Frenchie soltó una carcajada, pero se llevó la mano a la boca para sofocar el ruido.
– No les haga caso -terció Sinclair con voz suave-. Se dejaron los modales en el cuartel.
Avanzó hacia la camilla y comenzó a quitarse la casaca del uniforme, pero crispó el rostro al intentarlo, pues la sangre había pegado la tela a la piel. Eleanor no había tenido tiempo de sopesar plenamente lo que estaba haciendo. Había roto al menos tres reglas, pero la visión del oficial intentando separar la tela de la herida la sacó de su ensimismamiento de inmediato.
– Quieto, déjeme hacerlo a mí -dijo.
Se apresuró a abrir el buró, de donde extrajo un par de tijeras de sastre con las que cortó la manga hasta practicar una abertura lo bastante amplia como para poder retirar la tela de la piel. Luego, con suavidad, le quitó la estropeada casaca.
La joven sanitaria no supo muy bien qué hacer con ella.
El teniente rió al apreciar la momentánea confusión de la enfermera, tomó de su mano la prenda y la lanzó sobre el cuelgacapas situado detrás de Eleanor. Ella ni se acordaba de que estaba ahí. Entretanto, se sentó al borde de la camilla.
La arrugada camisa blanca de lino también estaba ensangrentada y rasgada, pero ella no tenía intención de que él se la quitara y en vez de eso se sirvió de las tijeras para abrir la manga desde debajo del hombro hasta la muñeca. Pudo apreciar la calidad de la tela y le afectaba mucho tener que cortarla, pero lo que la perturbaba de verdad era la mirada fija del soldado. Ella intentaba concentrar toda su atención en la herida ahora desvelada, pero mientras tanto, notaba cómo él estudiaba sus ojos verdes y los mechones de pelo que se le escapaban otra vez por debajo de la gorra blanca. La enfermera se había ruborizado, era consciente de ello, y nada podía hacer al respecto, por mucho que le hubiera gustado controlar la sangre que se le acumulaba en las mejillas.
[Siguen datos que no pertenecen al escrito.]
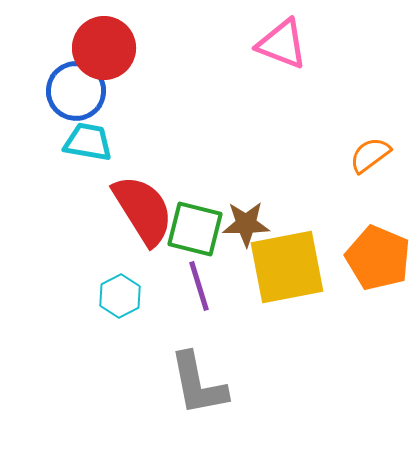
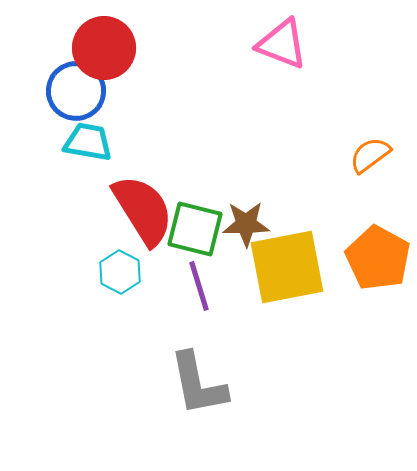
orange pentagon: rotated 6 degrees clockwise
cyan hexagon: moved 24 px up; rotated 6 degrees counterclockwise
Eleanor estuvo en condiciones de ver el rasponazo tras retirar la manga. La bala había rasgado la piel, pero no parecía haber tocado el hueso y muy poco el músculo. Le resultaba difícil saberlo, pues rara vez veía heridas de esa naturaleza en el hospital, y las pocas ocasiones que eso sucedía, como el caso de una anciana que por accidente se había ensartado con un atizador, el cirujano no solía permitir que una enfermera le ayudase de forma significativa.
– ¿Qué opina? -le preguntó el teniente-. ¿Viviré para luchar otro día?
La joven no estaba acostumbrada a ese tono juguetón del militar, y mucho menos viniendo de un hombre a quien tenía tan cerca, y cuyo brazo desnudo, el que ella había descubierto, de hecho, estaba cubierto de sangre.
Se volvió a toda prisa hacia el buró, de donde sacó un rollo de algodón limpio y un botellín de germicida, fenol, para aplicarlos a la herida. La sangre se había coagulado en gran parte y al frotar empezó a descascarillarse la costra. Depositó los trozos ensangrentados de algodón en un cuenco de esmalte situado encima del mueble. El raspón de la bala se reveló a los ojos de la sanitaria conforme iba limpiando, y entonces pudo ver que la piel estaba lo bastante abierta como para tener que practicarle una sutura.